At The Corner, Mark Steyn writes that the Clintons were bad for the Democratic Party:
The Clintons' leadership of the Democratic Party was great for the Clintons, terrible for the Democratic Party: They lost the House, they lost the Senate, they lost state legislatures and governors' mansions, and in the end Clinton couldn't even bequeath the White House to his Vice-President in a time of peace and prosperity.
In a 2006 Yale Law Journal article Steve Calabresi and I presented data showing that losing power, even state governorships, as a presidential term progresses is common, not an exception. Essentially, we believe that a President and his party are a lightning rod for everything that goes wrong.
Our article can be downloaded at the bottom of this SSRN page. Particularly relevant are Figures 1 and 2 on page 2617 showing governorships by party since 1936.
UPDATE: I was amused by one of the comments below. Justin says that he knew this in high school. His comment brings to mind my observation of the three possible responses to workshop papers at the Univ. of Chicago Law & Economics Workshop in the early 1990s: (1) it's wrong; (2) it's trivial; or (3) it's already been done (usually coupled with the claim that the critic had already done it himself).
If Justin really knew in high school that the President's party lost governorships, he should have written it up for the political science literature, because we didn't find any political scientist who had shown this except in limited situations or any that pointed out that the backlash against the President in the states was stronger than the Presidential coattail effect.

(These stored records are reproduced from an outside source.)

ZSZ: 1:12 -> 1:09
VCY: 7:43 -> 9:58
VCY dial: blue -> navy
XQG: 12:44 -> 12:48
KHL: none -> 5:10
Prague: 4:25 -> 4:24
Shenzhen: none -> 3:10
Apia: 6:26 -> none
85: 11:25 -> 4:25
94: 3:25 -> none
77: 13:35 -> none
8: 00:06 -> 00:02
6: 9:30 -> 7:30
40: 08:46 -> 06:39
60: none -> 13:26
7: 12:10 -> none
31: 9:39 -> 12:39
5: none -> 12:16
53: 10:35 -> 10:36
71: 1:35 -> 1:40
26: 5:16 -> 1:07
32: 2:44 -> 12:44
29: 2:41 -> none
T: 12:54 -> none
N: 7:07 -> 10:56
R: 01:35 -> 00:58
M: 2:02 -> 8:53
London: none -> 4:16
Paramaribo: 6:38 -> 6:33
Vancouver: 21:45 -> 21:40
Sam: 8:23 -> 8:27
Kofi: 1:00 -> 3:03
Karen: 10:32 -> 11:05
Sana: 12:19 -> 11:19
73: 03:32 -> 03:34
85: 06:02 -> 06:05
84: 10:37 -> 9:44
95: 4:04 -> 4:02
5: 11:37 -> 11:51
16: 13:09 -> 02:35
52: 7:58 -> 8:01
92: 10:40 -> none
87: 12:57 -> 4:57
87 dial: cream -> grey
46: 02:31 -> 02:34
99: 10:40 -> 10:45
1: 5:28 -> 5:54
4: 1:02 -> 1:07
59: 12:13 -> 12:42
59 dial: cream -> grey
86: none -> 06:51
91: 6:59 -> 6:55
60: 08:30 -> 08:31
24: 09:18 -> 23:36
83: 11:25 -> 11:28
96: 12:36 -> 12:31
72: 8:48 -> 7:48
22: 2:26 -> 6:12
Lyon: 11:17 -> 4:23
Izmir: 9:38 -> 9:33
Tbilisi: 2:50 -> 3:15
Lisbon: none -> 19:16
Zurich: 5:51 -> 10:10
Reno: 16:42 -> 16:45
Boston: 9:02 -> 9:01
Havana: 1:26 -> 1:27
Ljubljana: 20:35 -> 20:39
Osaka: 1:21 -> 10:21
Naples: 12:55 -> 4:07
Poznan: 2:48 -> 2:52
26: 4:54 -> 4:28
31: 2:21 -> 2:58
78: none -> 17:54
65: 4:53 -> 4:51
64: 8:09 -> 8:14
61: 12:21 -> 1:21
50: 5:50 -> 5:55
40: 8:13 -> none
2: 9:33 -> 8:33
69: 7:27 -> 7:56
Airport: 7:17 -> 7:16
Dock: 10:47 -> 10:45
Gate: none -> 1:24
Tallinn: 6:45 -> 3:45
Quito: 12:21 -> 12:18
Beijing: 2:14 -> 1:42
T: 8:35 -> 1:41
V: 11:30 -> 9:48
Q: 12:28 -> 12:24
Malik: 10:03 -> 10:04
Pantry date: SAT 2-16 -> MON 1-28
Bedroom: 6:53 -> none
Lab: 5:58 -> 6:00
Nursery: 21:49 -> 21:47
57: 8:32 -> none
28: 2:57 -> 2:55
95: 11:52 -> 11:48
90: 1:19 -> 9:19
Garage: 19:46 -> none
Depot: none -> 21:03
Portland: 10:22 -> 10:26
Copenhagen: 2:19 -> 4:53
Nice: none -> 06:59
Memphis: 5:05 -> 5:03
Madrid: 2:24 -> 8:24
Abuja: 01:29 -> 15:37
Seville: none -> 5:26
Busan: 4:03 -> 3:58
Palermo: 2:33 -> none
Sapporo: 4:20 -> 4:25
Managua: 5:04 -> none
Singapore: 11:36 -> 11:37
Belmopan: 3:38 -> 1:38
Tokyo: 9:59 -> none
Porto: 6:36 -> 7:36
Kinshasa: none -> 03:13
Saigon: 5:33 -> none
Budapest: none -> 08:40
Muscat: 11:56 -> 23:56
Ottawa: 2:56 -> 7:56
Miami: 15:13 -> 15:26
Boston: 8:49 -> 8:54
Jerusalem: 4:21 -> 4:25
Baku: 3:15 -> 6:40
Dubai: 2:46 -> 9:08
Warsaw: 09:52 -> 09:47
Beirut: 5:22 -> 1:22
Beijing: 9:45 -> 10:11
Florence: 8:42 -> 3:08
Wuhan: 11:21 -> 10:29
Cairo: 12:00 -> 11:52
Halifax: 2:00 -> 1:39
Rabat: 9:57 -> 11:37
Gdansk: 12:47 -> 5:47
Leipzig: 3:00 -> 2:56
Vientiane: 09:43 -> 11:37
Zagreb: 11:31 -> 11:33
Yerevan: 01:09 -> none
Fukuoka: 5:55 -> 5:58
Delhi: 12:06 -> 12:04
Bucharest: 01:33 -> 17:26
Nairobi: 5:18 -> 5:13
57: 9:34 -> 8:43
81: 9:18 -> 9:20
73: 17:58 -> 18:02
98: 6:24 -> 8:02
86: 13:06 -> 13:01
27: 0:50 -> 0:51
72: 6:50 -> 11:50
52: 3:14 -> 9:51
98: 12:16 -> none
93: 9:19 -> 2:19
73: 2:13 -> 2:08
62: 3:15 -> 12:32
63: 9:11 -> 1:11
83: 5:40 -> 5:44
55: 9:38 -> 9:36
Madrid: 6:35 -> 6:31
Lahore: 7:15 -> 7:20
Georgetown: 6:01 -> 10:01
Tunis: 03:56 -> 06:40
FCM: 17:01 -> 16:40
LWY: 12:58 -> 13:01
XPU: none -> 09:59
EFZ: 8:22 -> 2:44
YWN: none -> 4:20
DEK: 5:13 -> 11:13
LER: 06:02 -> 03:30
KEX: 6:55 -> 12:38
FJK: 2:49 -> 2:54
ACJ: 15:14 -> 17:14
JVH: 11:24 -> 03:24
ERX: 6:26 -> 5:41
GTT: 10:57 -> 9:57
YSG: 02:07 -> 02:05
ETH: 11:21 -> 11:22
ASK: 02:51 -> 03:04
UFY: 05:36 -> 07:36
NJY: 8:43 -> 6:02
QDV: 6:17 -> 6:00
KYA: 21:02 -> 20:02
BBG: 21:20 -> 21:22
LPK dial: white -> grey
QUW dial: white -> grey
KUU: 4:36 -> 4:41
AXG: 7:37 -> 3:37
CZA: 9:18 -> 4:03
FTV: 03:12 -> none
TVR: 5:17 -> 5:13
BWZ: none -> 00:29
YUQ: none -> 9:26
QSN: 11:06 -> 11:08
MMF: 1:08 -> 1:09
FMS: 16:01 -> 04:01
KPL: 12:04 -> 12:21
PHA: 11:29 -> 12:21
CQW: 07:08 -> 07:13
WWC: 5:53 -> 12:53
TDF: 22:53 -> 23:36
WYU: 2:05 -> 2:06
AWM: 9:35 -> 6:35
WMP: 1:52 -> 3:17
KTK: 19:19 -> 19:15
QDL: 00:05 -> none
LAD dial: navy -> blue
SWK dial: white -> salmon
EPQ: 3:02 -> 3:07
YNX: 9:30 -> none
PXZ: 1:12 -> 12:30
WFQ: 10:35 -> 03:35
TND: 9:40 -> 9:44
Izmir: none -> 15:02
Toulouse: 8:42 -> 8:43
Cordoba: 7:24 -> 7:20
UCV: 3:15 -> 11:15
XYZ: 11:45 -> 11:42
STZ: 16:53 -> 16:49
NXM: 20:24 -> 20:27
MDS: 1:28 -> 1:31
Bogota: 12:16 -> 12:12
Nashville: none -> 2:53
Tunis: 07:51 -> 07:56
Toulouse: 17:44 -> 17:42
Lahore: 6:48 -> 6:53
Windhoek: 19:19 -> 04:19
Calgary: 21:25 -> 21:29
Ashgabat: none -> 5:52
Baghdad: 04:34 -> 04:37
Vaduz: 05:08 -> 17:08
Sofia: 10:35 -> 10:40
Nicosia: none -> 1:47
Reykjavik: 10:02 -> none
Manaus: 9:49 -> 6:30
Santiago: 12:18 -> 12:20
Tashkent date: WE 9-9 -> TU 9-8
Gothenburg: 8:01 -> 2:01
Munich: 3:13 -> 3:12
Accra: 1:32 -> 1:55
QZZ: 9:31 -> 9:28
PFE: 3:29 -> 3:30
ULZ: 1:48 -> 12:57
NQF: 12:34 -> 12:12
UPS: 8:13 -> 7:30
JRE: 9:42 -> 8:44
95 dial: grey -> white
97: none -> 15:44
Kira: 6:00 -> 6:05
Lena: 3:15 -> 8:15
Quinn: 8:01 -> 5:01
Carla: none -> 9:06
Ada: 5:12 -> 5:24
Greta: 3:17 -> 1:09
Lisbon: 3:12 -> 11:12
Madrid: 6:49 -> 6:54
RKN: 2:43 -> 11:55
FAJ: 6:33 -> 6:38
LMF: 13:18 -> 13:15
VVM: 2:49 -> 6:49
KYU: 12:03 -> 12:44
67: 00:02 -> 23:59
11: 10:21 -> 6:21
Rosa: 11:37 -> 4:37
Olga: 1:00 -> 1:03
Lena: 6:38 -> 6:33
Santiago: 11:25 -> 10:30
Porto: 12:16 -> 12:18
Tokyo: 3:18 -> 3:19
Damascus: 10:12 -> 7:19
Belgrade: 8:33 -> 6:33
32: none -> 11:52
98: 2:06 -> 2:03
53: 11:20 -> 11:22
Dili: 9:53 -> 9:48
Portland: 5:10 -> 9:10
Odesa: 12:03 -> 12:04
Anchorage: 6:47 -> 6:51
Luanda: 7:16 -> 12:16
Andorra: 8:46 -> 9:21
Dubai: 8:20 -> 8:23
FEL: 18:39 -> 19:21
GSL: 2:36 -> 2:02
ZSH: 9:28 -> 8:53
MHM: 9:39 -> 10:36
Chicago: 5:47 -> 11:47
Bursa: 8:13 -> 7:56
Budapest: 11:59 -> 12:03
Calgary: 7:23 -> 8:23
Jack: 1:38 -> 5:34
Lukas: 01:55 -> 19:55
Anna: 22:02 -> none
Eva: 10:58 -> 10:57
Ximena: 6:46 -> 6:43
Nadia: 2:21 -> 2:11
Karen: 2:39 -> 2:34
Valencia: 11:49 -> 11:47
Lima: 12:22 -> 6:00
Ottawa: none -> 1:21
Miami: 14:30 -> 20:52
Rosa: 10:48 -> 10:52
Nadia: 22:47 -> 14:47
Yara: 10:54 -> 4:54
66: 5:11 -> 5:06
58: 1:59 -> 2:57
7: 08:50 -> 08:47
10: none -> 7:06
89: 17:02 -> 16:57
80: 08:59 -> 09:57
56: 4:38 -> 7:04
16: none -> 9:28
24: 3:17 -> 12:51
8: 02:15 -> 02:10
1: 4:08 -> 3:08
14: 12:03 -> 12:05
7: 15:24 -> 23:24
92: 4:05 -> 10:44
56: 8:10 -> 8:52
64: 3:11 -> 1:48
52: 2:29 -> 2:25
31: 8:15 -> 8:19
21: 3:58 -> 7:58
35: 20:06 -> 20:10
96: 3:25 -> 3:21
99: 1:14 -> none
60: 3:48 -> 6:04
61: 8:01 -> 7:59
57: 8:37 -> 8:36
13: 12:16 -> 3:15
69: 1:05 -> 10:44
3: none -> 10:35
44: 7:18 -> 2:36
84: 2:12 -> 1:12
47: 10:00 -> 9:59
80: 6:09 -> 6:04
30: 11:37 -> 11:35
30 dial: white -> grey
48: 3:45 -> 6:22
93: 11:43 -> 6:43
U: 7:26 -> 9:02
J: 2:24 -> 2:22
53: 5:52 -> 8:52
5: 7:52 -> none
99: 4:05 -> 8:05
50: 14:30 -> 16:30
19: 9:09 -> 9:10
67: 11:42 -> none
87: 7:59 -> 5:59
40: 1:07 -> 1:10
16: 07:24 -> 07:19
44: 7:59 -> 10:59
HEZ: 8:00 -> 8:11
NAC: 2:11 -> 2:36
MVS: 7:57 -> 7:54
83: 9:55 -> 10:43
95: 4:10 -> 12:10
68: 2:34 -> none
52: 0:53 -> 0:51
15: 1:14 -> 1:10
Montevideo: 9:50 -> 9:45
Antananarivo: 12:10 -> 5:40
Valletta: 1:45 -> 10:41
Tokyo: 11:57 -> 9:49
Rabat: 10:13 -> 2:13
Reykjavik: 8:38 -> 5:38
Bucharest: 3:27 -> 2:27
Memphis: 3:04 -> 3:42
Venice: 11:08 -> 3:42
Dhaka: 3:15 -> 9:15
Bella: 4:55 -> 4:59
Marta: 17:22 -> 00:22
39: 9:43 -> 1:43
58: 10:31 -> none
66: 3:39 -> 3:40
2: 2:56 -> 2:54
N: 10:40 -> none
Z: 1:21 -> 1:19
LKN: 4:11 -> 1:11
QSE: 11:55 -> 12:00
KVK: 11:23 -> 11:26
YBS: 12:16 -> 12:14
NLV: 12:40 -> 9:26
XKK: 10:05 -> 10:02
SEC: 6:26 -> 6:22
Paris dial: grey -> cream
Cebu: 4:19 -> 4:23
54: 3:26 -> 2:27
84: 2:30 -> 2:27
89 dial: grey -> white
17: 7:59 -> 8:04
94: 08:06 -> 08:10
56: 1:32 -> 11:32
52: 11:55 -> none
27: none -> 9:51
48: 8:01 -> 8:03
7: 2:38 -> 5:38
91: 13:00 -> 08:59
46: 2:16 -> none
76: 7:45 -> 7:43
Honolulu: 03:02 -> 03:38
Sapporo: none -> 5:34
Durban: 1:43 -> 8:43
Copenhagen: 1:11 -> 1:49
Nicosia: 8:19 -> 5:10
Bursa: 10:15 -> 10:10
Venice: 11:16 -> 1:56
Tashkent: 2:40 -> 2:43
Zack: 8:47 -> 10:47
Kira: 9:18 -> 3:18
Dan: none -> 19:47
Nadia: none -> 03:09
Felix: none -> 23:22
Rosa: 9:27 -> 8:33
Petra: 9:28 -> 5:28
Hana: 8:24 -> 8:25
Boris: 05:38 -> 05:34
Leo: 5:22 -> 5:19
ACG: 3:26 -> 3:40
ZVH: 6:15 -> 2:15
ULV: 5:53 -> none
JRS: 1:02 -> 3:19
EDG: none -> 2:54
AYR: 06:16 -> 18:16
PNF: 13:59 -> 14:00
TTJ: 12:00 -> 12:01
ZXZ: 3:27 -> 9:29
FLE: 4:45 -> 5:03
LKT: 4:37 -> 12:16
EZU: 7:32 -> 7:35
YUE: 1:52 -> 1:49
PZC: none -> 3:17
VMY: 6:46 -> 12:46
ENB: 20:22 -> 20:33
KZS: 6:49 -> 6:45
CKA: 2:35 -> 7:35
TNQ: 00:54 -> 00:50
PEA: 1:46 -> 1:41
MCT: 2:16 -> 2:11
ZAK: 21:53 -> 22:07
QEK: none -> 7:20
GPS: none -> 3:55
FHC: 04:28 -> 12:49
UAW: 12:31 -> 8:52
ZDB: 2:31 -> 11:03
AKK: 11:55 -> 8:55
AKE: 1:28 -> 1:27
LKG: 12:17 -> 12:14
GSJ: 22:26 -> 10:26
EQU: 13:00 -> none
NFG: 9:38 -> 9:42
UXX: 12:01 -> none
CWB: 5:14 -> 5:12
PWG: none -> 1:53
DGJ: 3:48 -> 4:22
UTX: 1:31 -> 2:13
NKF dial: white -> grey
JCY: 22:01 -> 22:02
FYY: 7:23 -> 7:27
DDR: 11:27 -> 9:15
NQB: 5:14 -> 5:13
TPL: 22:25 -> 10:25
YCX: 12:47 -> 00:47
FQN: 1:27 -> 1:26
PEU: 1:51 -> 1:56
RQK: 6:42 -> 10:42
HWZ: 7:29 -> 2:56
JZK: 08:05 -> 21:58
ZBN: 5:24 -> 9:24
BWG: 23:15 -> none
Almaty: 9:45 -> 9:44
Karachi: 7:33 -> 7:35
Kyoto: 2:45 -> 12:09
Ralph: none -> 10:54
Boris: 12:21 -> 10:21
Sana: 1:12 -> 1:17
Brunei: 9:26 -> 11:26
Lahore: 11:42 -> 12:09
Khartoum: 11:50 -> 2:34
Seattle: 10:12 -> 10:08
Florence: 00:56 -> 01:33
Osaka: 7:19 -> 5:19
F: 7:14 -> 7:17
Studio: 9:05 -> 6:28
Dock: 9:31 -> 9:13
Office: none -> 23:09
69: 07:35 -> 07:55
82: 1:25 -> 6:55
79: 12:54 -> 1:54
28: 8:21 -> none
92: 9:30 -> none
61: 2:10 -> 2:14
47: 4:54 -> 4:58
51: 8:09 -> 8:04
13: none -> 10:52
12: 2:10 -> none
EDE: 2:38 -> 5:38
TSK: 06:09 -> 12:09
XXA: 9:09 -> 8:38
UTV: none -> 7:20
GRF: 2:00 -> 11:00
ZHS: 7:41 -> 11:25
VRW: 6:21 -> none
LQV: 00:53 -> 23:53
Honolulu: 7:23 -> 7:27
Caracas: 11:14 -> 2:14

Perhaps we missed something (the field is huge), but some prominent scholars we consulted didn't mention anything directly on point. Indeed, one suggested that we do a version of our findings for a poli-sci journal.
We wrote in our Yale LJ article:
As James Campbell nicely documents, there is a backlash against the President's party in the midterm elections for seats in state legislatures. Campbell shows that in state legislative races in presidential election years, the winning President's party benefits from his coattails, but in midterm elections the President's party suffers losses in state legislative races that approximately cancel out the gains from his coattails.
Further, in an article published thirty-five years ago, Stephen Turett analyzed incumbent governors' races in 1900-1969, noticing that incumbent governors were more likely to be reelected in midterm elections if the President was of the opposing party. Turett limited his analysis of this midterm effect to incumbent governors running for re-election and interpreted it as merely offsetting the coattail effect in presidential election years.
When one adds all gubernatorial races to the analysis, as we do in Figures 1 and 2, the backlash against the President's party in state races during a President's term is actually stronger overall than the coattail effect in the presidential election year. To be more specific, we find that four years after a party wins a presidential election, it holds on average three fewer statehouses than it had before it won the presidential election. Perversely, winning the presidency seems to lead very shortly to losing power in the states.
Since 1932 there have been eight changes of party control of the White House (1933, 1953, 1961, 1969, 1977, 1981, 1993, and 2001). In every instance but one, the party that seized the White House held more governorships in the year before it took office than in the subsequent year it lost the presidential election. The only exception is that in 1980, Republicans held four fewer governorships than they held in 1992, immediately before the Republicans were voted out of the White House. Similarly, of the eleven Presidents since 1933, every one except two, Kennedy and Reagan, left office with fewer governorships than his party had before he took office, and Kennedy served less than three years.
In addition, if people generally understood that the blacklash / lightning rod effect is stronger than the coattail effect, I doubt that so many states would have moved their elections away from the Presidential election years in an apparently unsuccessful attempt to reduce the effect of Presidential elections on state elections for governorships.